Though there is a huge shift in consumer preference towards healthier products, the market for SBG still exists, and it's not going to vanish. Hostess notes in its annual report:
"According to a July 2016 study by Mintel, convenience and brand preference continue to influence snack selection, as over half of U.S. consumers rate portability as a key attribute in breakfast items. These consumption trends play to our strengths as our products conveniently come packaged in both single serve and multipack varieties. In addition, we have launched a line of Hostess jumbo muffins, danishes, and glazed donuts, which have been well-received as new breakfast offerings.
"Nearly all U.S. consumers eat snacks at least once per day. The U.S. SBG category is one of the largest categories within the broader $97 billion U.S. Total Snack category, with estimated retail sales of $6.6 billion in 2017 according to Nielsen U.S. total universe for the 52 weeks ended December 30, 2017. The SBG category includes breakfast items (e.g., donuts, breakfast danishes, and muffins) and all-day snacking items (e.g., snack cakes, pies, bars, brownies, blondies, and cookies). According to The Nielsen Company, the Sweet Snacks category (Candy, Cookies, Desserts, Fruit Snacks, SBG) accounted for 59.2% of the Total Snacks category dollars."
As you can see, despite the shift in consumer preferences, the strength of their position in portable breakfast offerings is validated by the market in general. This is not a segment where you can expect perpetual growth in the double digits, but the sub-segment that Hostess operates in within the U.S. Total Snack category appears resilient enough to yield steady growth.
In a market that's fairly fragmented, the current environment will allow Hostess Brands to keep posting low single-digit growth. Moreover, its acquisition of key U.S. breakfast assets of ARYZTA LLC gives it two advantages: first, the Big Texas and Cloverhill brands expand Hostess' distribution into clubs, vending machines and other sales channels; second, the Cloverhill Bakery's bun supply business will bring McDonald's (MCD) as a key client.
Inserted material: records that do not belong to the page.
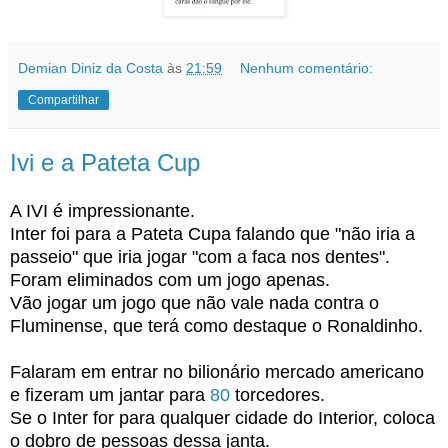
Demian Diniz da Costa
às
21:59
Nenhum comentário:
Compartilhar
Ivi e a Pateta Cup
A IVI é impressionante.
Inter foi para a Pateta Cupa falando que "não iria a
passeio" que iria jogar "com a faca nos dentes".
Foram eliminados com um jogo apenas.
Vão jogar um jogo que não vale nada contra o
Fluminense, que terá como destaque o Ronaldinho.
Falaram em entrar no bilionário mercado americano
e fizeram um jantar para
80
torcedores.
Se o Inter for para qualquer cidade do Interior, coloca
o dobro de pessoas dessa janta.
This holds some downside, but it is actively being addressed by management.
Hostess still remains overleveraged, carrying nearly a billion dollars in long-term debt at the end of its most recent quarter. The company does not pay any dividends, which frees up some cash flow; but when your annual operating income reads $233 million, the debt pile is indeed quite a burden to carry. Apart from the debt load, as of December 31, 2017, there were 44,182,889 public warrants and 12,317,001 private warrants outstanding.
"Each warrant entitles its holder to purchase one half of one share of our Class A common stock at an exercise price of $5.75 per half share, to be exercised only for a whole number of shares of our Class A common stock. Such sales of shares of Class A common stock or the perception of such sales may depress the market price of our Class A common stock." - Annual Report 2017
The debt pile, as well as the existing warrants, do increase the risk profile of the company, but Hostess seems to be in no hurry to pay off its debt; rather, it wants to keep its focus on increasing sales and cash flow to bring down the leverage.
This is what CEO Bill Toler had to say about the matter during the fourth quarter 2016 earnings call:
"Our total leverage ratio as of December 31, 2016 was 4.51 times 2016 pro forma combined adjusted EBITDA of $215.3 million. We continue to expect this rate to come down over the next year given our consistent cash flow generation."
At the fourth quarter 2017 earnings call, this was echoed by executive chairman Dean Metropoulos:
"2018 EBITDA 29.7%, by any measure remarkable number, this great performance on both of those statistics, and end of the year with $135.7 million cash flow, lowering our leverage ratio down to 3.73 times. This is a wonderful cash machine and Hostess is in fact, a very wonderful company."
As you can see, both men were focused on the same thing: bring down the leverage ratio, not by paying off debt but by increasing their cash flow. The leverage ratio has indeed come down, from 4.51 at the end of 2016 to 3.73 at the end of 2017, but it still has a long way to go. So, don't be surprised if Hostess keeps hunting for companies to buy in 2018.
On the management front, Dean Metropoulos remains heavily invested in the company, both in terms of his money as well as time. As of February 27, 2018, the Metropoulos Entities held approximately 23% of the company's Common Stock, including 100% Class B common stock, and The Gores Group held approximately 5% of our Common Stock. The exit of the current CEO, Bill Toler, is definitely a setback and the company is still searching for his replacement, but the transition shouldn't hit the company too hard as long as Dean Metropoulos stays invested.
Hostess had indeed fired on all cylinders during the fourth quarter, with their top seven brands - which accounted for 74% of the company's net revenue - registering 8.2% growth. Adjusted EBITDA margin came in at a strong 29.5%.
Hostess' solid margins and growing business make them an attractive acquisition target for large packaged goods companies that have found their going hard in the current market.
Although Hostess is trading around 6.8 times current earnings, the valuation seems to be a little on the higher side as consensus forward P/E is around 21.05. Hostess is a HOLD if you already have a position but wait for a pullback to add some more margin of safety before initiating a new position.